→ WHAT YOU HAVE TO DO
Give the count of lines in the records below that contain "wage", and say nothing more.

→ DATA EXCERPTS
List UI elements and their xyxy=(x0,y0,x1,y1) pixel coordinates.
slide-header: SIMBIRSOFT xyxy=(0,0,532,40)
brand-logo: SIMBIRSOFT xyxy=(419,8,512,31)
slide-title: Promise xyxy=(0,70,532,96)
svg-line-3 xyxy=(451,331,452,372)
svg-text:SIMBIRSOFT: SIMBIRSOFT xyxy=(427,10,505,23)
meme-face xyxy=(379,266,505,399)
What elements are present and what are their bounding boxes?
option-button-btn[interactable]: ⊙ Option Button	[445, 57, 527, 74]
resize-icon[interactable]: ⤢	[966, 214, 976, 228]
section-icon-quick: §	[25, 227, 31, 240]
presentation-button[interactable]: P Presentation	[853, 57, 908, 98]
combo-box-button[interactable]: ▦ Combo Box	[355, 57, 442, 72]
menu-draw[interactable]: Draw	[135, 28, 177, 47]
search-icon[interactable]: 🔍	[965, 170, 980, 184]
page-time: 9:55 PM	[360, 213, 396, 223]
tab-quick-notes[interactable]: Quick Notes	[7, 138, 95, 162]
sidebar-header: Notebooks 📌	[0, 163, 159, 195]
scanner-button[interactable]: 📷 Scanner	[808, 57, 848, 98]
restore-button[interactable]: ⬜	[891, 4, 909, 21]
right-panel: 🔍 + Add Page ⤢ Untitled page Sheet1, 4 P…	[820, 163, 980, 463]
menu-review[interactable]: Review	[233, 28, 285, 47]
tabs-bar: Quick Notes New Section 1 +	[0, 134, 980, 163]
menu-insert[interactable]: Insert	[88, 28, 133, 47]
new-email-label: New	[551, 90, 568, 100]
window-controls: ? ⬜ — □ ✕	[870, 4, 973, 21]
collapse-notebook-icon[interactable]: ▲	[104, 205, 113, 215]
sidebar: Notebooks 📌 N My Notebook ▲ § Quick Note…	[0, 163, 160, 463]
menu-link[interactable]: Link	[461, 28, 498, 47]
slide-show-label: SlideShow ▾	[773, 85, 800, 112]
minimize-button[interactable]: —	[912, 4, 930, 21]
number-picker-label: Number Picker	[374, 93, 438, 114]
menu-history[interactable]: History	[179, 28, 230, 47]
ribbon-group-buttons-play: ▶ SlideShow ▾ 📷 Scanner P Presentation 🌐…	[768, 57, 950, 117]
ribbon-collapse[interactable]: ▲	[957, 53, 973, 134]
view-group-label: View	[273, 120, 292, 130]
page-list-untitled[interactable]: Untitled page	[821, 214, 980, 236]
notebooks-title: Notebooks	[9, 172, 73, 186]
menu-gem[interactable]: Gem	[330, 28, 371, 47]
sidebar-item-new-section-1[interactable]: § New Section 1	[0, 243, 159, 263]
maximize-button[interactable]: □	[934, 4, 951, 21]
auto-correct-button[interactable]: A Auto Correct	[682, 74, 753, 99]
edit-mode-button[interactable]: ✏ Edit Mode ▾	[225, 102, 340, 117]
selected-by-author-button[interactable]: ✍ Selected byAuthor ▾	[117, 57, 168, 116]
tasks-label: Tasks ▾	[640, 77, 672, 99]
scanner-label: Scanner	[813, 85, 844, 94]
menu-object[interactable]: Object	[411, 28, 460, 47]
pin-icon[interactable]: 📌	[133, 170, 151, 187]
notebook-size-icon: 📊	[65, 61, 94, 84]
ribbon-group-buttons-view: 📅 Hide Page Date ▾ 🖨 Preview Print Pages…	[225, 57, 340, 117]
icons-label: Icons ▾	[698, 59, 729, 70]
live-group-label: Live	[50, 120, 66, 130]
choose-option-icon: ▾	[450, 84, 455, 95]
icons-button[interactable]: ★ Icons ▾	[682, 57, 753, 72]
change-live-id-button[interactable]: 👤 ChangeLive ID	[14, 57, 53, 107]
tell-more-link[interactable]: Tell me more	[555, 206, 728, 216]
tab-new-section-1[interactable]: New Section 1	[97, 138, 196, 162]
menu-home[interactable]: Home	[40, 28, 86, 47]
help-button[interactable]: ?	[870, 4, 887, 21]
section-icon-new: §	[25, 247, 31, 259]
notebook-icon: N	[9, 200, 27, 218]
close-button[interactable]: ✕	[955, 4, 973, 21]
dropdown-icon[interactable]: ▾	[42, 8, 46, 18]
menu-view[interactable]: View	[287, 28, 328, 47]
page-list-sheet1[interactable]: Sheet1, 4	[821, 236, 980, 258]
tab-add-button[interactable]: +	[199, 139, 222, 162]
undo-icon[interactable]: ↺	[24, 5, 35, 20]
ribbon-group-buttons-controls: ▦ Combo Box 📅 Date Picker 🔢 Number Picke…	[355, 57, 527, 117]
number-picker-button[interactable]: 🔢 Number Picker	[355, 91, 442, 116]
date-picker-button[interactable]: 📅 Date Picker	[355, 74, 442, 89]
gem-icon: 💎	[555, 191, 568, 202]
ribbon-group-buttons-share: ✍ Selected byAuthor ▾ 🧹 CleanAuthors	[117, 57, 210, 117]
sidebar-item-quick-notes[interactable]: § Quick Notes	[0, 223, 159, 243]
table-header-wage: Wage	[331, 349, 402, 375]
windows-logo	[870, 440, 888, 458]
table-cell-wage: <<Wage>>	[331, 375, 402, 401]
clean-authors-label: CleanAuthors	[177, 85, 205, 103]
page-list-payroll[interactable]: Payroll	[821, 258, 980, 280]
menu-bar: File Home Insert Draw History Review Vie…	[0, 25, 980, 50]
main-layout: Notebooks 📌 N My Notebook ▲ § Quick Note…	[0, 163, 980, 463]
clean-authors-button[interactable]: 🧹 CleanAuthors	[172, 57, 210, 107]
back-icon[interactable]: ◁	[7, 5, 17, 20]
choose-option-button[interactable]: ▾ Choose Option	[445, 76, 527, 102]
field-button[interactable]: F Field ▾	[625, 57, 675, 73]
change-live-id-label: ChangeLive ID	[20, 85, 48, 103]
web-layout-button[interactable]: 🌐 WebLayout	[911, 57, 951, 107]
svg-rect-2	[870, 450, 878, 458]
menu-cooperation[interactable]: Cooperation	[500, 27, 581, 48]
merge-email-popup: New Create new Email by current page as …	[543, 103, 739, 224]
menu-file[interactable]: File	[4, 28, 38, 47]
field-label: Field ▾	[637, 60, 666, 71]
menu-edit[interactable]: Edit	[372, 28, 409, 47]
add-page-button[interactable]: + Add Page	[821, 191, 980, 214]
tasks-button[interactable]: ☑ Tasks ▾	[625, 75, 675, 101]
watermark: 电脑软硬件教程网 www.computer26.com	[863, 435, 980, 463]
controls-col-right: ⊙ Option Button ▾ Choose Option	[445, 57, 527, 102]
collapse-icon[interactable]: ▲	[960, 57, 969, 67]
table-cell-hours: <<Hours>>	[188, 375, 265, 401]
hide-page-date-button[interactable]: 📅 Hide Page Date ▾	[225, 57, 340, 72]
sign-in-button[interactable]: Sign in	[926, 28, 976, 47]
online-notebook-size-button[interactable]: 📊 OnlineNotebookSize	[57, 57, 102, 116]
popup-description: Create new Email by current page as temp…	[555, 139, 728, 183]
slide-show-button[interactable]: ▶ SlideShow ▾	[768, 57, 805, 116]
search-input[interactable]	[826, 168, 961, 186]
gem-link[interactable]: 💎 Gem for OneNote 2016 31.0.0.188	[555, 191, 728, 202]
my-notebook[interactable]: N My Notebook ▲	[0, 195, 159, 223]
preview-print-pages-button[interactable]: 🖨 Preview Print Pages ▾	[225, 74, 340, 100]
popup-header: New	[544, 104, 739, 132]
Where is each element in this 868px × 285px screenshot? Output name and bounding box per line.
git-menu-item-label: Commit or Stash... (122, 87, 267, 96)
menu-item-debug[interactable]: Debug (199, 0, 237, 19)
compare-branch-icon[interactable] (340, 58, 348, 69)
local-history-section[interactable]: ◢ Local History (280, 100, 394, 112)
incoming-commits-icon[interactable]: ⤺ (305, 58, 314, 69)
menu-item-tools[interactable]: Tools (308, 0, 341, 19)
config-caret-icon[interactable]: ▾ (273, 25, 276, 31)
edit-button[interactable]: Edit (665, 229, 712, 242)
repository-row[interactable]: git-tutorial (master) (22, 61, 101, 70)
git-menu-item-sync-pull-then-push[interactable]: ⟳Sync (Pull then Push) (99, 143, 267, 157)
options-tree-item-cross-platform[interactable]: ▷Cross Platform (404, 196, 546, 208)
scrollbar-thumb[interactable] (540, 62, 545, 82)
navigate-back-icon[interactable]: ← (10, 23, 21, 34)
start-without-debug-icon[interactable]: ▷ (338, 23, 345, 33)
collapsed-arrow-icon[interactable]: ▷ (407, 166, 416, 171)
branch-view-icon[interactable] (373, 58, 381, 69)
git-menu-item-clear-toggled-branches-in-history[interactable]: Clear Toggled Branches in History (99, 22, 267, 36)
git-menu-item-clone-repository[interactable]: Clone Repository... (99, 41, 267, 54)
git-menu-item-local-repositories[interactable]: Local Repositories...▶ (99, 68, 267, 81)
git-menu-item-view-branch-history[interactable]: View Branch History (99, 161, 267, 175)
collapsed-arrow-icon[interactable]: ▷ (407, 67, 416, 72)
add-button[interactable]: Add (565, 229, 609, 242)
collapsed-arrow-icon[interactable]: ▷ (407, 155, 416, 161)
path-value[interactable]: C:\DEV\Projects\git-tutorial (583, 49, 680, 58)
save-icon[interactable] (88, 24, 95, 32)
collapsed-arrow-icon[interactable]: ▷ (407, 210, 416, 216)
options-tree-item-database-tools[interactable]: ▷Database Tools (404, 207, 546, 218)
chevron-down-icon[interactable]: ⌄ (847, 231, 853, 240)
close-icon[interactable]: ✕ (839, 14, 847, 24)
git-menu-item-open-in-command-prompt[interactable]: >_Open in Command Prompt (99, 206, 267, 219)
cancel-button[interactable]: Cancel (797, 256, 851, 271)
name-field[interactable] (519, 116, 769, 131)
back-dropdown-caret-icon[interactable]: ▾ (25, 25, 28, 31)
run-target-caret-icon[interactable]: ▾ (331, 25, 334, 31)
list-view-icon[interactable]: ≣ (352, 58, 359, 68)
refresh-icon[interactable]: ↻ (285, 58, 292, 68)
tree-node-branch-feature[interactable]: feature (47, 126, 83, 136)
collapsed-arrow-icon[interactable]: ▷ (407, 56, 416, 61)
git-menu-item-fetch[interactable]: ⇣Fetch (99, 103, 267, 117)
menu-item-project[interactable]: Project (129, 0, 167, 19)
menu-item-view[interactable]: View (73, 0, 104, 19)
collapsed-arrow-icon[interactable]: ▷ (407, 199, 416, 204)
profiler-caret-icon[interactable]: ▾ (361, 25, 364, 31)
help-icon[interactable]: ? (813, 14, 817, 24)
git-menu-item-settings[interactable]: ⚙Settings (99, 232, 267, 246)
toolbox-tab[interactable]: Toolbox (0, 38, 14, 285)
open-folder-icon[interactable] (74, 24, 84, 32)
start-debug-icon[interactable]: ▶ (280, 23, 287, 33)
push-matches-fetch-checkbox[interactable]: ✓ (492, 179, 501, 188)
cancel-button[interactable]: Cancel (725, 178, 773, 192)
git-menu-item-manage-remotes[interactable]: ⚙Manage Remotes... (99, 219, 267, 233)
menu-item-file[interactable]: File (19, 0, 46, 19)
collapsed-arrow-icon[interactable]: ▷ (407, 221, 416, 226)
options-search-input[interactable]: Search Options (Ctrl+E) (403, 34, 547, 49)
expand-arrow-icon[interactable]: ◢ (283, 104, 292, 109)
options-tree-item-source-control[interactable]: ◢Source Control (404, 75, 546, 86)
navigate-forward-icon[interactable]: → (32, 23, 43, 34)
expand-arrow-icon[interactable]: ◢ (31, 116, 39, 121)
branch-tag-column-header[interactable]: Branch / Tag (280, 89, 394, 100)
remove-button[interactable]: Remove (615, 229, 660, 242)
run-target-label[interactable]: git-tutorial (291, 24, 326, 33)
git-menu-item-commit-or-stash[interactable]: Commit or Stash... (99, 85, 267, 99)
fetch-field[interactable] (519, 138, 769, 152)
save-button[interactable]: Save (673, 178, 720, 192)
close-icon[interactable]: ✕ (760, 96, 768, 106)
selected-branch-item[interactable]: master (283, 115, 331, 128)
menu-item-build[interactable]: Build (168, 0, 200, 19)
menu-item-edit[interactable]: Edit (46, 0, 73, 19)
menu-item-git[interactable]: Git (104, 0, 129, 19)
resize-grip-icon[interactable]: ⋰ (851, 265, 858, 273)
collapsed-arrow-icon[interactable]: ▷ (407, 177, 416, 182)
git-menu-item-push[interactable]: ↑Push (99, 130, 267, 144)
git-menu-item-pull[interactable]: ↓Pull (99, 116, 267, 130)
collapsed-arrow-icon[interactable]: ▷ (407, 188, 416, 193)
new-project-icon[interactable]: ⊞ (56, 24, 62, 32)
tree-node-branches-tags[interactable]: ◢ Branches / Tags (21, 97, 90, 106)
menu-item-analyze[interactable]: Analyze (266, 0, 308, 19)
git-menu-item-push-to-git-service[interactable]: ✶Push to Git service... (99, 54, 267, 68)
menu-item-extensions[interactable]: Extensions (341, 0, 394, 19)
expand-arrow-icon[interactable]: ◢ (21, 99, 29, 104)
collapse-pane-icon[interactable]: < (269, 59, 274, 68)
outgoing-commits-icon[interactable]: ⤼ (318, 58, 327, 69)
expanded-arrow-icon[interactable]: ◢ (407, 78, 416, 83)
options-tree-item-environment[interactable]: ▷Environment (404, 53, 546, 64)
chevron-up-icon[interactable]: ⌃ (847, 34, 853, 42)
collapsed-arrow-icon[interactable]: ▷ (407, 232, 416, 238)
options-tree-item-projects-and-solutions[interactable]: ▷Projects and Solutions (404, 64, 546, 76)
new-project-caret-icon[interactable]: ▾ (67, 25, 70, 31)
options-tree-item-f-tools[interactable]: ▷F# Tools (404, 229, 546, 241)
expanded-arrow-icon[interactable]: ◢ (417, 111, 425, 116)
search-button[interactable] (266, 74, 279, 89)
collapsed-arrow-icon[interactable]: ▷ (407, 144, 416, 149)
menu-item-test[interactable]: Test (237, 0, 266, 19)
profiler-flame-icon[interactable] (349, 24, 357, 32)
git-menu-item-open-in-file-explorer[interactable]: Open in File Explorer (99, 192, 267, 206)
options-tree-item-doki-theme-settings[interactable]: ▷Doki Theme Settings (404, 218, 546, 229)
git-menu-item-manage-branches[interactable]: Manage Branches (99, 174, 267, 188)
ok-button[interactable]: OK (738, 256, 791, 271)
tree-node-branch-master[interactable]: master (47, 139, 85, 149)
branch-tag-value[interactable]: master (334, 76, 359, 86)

→ EXERCISE RESULT
2